Well, it is done: as of November 11, 2022, I finished and submitted my written capstone project for my Bachelor of Science in Business Administration in Management degree at Western Governors University. As of November 12 my work was evaluated, and I passed, finishing my coursework. No more undergrad for me! I’m done with it! Woohoo!
I started at Sophia Learning on August 4 of this year, continuing on through August 19, a total of 16 days where I completed 30 credits. I transferred these credits to Western Governors University, where I plugged away at much the same rate starting on October 1, continuing through November 11, a stint of 42 days. Put them together, and I spent a grand total of 58 days going from zero to a bachelor’s degree.
A breakneck pace compared to the norm, but that’s the beauty of competency-based education: if you demonstrate that you know what you need to know through the examinations (proctored tests, papers, videos, etc., depending on the course), you can get credit for it and move on. In my case I was able and willing to move extraordinarily fast; my advisor says I’ve set a new record among students she’s mentored. I can believe it.
WGU is no cream puff of a school: the work they demand is comparable in difficulty to what you’ll encounter at most brick-and-mortar colleges, and demands you do indeed know your stuff, to the point of being a slog at times. I read very fast, learn very fast, already knew most of the material, test very well, and had ample time to devote to my studies almost every single day, and 58 days was close to as fast as I could possibly do the work. Virtually anyone else would require much longer time, since my case was close to the theoretical optimum for academic acceleration.
At 42 days into my term, I completed my degree in more than enough time to do it in one term, which at WGU is six months, the period they charge tuition for, in this case around $3800. Add in the cost of my Sophia courses and my total for my entire bachelor’s degree comes to less than $4000. That is the cheapest way I know of to get a bachelor’s degree in the United States, and I’ve done it!
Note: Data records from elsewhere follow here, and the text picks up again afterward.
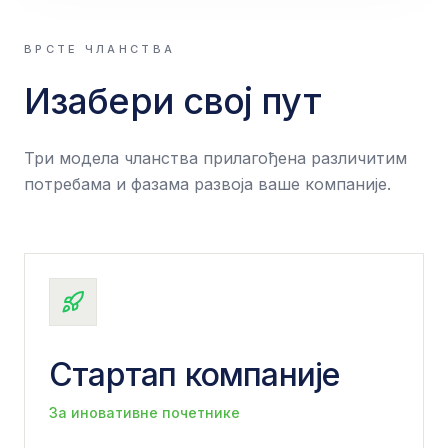
ВРСТЕ ЧЛАНСТВА
Изабери свој пут
Три модела чланства прилагођена различитим
потребама и фазама развоја ваше компаније.
Стартап компаније
За иновативне почетнике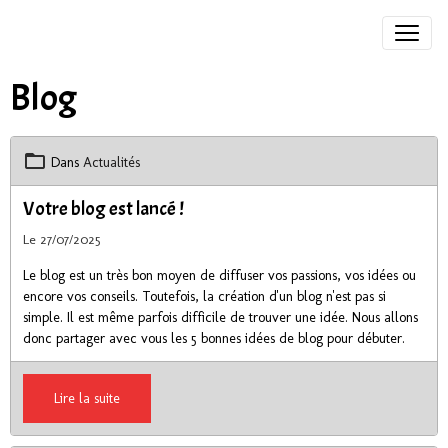
Blog
Dans
Actualités
Votre blog est lancé !
Le 27/07/2025
Le blog est un très bon moyen de diffuser vos passions, vos idées ou
encore vos conseils. Toutefois, la création d'un blog n'est pas si
simple. Il est même parfois difficile de trouver une idée. Nous allons
donc partager avec vous les 5 bonnes idées de blog pour débuter.
Lire la suite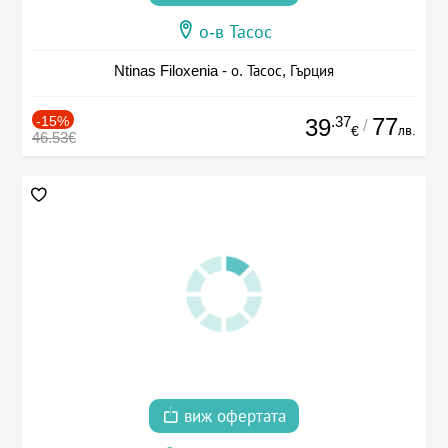
о-в Тасос
Ntinas Filoxenia - о. Тасос, Гърция
-15%
.37
77
39
/
лв.
€
46.53€
виж офертата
It’s a bit of an expense in a year of big expenses for me, sure, but it’s an investment in my future, something I’ll always have.
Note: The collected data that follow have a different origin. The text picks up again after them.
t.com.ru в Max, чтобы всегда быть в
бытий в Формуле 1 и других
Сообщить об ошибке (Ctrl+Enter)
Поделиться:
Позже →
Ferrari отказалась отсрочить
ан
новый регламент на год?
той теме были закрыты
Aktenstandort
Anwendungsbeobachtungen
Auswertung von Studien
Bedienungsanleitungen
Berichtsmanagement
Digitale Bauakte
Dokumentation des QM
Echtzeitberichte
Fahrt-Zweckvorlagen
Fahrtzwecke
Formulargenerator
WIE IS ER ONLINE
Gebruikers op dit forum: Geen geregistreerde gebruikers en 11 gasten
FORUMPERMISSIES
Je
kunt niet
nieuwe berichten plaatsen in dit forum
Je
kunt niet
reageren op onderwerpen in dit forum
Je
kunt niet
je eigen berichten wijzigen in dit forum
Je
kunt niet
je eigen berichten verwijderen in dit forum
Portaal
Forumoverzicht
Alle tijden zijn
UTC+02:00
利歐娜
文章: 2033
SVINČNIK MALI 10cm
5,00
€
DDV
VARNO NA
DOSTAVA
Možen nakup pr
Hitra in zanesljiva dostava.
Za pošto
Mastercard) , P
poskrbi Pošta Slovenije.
And I intend to get more yet: after my graduation is completed, I intend to earn a Master of Business Administration from the same school, completing my higher education with a master’s-level credential. Going into this thing that was my real target: earning an MBA. Now it’s in my sights.
I don’t want to recapitulate everything I’ve already said about what I call my “degree quest”, which has ended in success as of yesterday, so I’ll link to every post I’ve made on the subject:
So Much Fear And Doubt For So Small A Paper (July 26)
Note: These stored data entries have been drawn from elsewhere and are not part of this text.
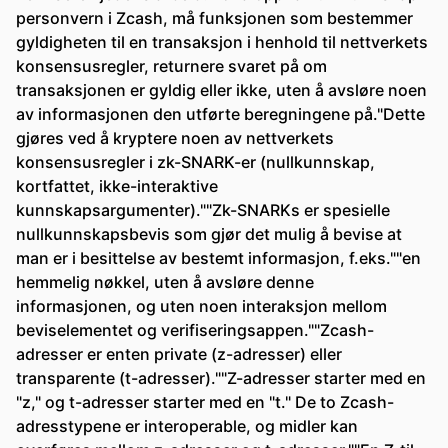
personvern i Zcash, må funksjonen som bestemmer
gyldigheten til en transaksjon i henhold til nettverkets
konsensusregler, returnere svaret på om
transaksjonen er gyldig eller ikke, uten å avsløre noen
av informasjonen den utførte beregningene på."Dette
gjøres ved å kryptere noen av nettverkets
konsensusregler i zk-SNARK-er (nullkunnskap,
kortfattet, ikke-interaktive
kunnskapsargumenter).""Zk-SNARKs er spesielle
nullkunnskapsbevis som gjør det mulig å bevise at
man er i besittelse av bestemt informasjon, f.eks.""en
hemmelig nøkkel, uten å avsløre denne
informasjonen, og uten noen interaksjon mellom
beviselementet og verifiseringsappen.""Zcash-
adresser er enten private (z-adresser) eller
transparente (t-adresser).""Z-adresser starter med en
"z," og t-adresser starter med en "t." De to Zcash-
adresstypene er interoperable, og midler kan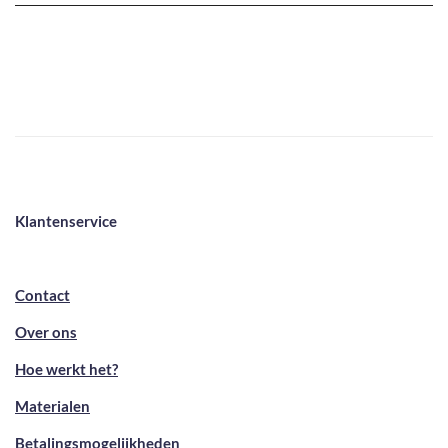
Klantenservice
Contact
Over ons
Hoe werkt het?
Materialen
Betalingsmogelijkheden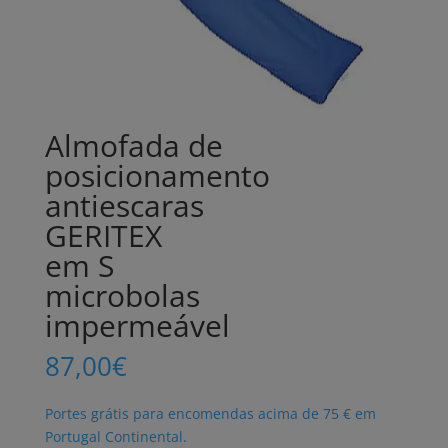
Almofada de
posicionamento
antiescaras
GERITEX
em S
microbolas
impermeável
87,00
€
Portes grátis para encomendas acima de 75 € em
Portugal Continental.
Degree Quest: Day 4 (August 7)
Degree Quest: Day 16 (August 20)
Degree Quest: The Second Leg Looms (September 30)
Degree Quest: Day 33 (October 18)
It’ll seem a bit of a lifestyle change to have no coursework to do for the time being. Hehe. Well, I was looking forward to it all being over, and indeed looking back on it I’m glad it’s all finished and I have little else to do now than wait for my degree to arrive. My thoughts on my experiences from these other posts still stands, including my favorite courses: the ones I really liked were Principles of Management and Managing in a Global Business Environment at WGU, and Art History and Project Management at Sophia. All the rest ranged from just okay to blech.
I’ve been told that I’ll feel excited and so proud of myself once it all sinks in and I’m done with it, but really, I don’t feel much of anything at this stage other than relief that it’s over. Will I experience a bolt of enthusiasm, perhaps when I see my degree and have it in hand? Will I feel it as mere relief as I caught up to where I thought I’d already be in life, with the real pride coming, if at all, in me obtaining my MBA down the road? Who knows? I do know this much, however: as of now, I have joined the ranks of the 38% of Americans who have a bachelor’s degree. That much does make me feel good: moving to the next category up on the credential scale. It truly is an accomplishment, what I’ve done this year. It’s been a tough year for me, but that will always be one silver lining I can cherish.